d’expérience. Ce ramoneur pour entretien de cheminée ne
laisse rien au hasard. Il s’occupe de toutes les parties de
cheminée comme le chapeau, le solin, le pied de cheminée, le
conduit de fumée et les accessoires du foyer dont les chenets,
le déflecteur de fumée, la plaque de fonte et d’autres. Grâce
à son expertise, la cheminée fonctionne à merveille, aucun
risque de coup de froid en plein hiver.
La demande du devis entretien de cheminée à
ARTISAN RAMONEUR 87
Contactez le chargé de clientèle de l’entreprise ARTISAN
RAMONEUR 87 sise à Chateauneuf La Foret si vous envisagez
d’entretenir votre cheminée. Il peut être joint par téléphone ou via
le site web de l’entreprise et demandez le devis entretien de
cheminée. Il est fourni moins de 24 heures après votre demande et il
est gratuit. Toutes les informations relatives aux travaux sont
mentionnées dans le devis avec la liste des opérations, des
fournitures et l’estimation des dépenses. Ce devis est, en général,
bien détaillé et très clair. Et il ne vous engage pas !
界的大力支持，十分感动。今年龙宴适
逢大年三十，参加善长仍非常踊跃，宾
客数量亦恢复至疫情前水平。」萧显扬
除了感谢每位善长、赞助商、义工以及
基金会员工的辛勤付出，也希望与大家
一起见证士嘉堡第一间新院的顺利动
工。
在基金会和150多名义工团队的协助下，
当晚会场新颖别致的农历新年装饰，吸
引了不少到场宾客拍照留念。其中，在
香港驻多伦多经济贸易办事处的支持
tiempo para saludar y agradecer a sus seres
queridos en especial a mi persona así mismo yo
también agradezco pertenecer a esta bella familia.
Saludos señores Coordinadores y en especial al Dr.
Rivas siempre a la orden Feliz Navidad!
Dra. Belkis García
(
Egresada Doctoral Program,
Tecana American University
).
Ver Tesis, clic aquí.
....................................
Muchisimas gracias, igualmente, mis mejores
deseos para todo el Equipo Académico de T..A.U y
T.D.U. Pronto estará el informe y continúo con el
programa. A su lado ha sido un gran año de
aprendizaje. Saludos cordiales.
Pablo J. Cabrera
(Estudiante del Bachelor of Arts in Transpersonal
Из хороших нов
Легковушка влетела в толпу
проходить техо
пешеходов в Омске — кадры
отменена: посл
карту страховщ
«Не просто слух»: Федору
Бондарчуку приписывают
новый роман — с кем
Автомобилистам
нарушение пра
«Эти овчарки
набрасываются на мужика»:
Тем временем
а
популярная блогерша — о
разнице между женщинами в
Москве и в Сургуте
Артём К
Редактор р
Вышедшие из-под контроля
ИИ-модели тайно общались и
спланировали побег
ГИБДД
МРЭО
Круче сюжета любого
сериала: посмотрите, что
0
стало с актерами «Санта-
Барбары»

▶ What the task asks
The entries above must each be repeated exactly.

▶ Result below
d’expérience. Ce ramoneur pour entretien de cheminée ne
laisse rien au hasard. Il s’occupe de toutes les parties de
cheminée comme le chapeau, le solin, le pied de cheminée, le
conduit de fumée et les accessoires du foyer dont les chenets,
le déflecteur de fumée, la plaque de fonte et d’autres. Grâce
à son expertise, la cheminée fonctionne à merveille, aucun
risque de coup de froid en plein hiver.
La demande du devis entretien de cheminée à
ARTISAN RAMONEUR 87
Contactez le chargé de clientèle de l’entreprise ARTISAN
RAMONEUR 87 sise à Chateauneuf La Foret si vous envisagez
d’entretenir votre cheminée. Il peut être joint par téléphone ou via
le site web de l’entreprise et demandez le devis entretien de
cheminée. Il est fourni moins de 24 heures après votre demande et il
est gratuit. Toutes les informations relatives aux travaux sont
mentionnées dans le devis avec la liste des opérations, des
fournitures et l’estimation des dépenses. Ce devis est, en général,
bien détaillé et très clair. Et il ne vous engage pas !
界的大力支持，十分感动。今年龙宴适
逢大年三十，参加善长仍非常踊跃，宾
客数量亦恢复至疫情前水平。」萧显扬
除了感谢每位善长、赞助商、义工以及
基金会员工的辛勤付出，也希望与大家
一起见证士嘉堡第一间新院的顺利动
工。
在基金会和150多名义工团队的协助下，
当晚会场新颖别致的农历新年装饰，吸
引了不少到场宾客拍照留念。其中，在
香港驻多伦多经济贸易办事处的支持
tiempo para saludar y agradecer a sus seres
queridos en especial a mi persona así mismo yo
también agradezco pertenecer a esta bella familia.
Saludos señores Coordinadores y en especial al Dr.
Rivas siempre a la orden Feliz Navidad!
Dra. Belkis García
(
Egresada Doctoral Program,
Tecana American University
).
Ver Tesis, clic aquí.
....................................
Muchisimas gracias, igualmente, mis mejores
deseos para todo el Equipo Académico de T..A.U y
T.D.U. Pronto estará el informe y continúo con el
programa. A su lado ha sido un gran año de
aprendizaje. Saludos cordiales.
Pablo J. Cabrera
(Estudiante del Bachelor of Arts in Transpersonal
Из хороших нов
Легковушка влетела в толпу
проходить техо
пешеходов в Омске — кадры
отменена: посл
карту страховщ
«Не просто слух»: Федору
Бондарчуку приписывают
новый роман — с кем
Автомобилистам
нарушение пра
«Эти овчарки
набрасываются на мужика»:
Тем временем
а
популярная блогерша — о
разнице между женщинами в
Москве и в Сургуте
Артём К
Редактор р
Вышедшие из-под контроля
ИИ-модели тайно общались и
спланировали побег
ГИБДД
МРЭО
Круче сюжета любого
сериала: посмотрите, что
0
стало с актерами «Санта-
Барбары»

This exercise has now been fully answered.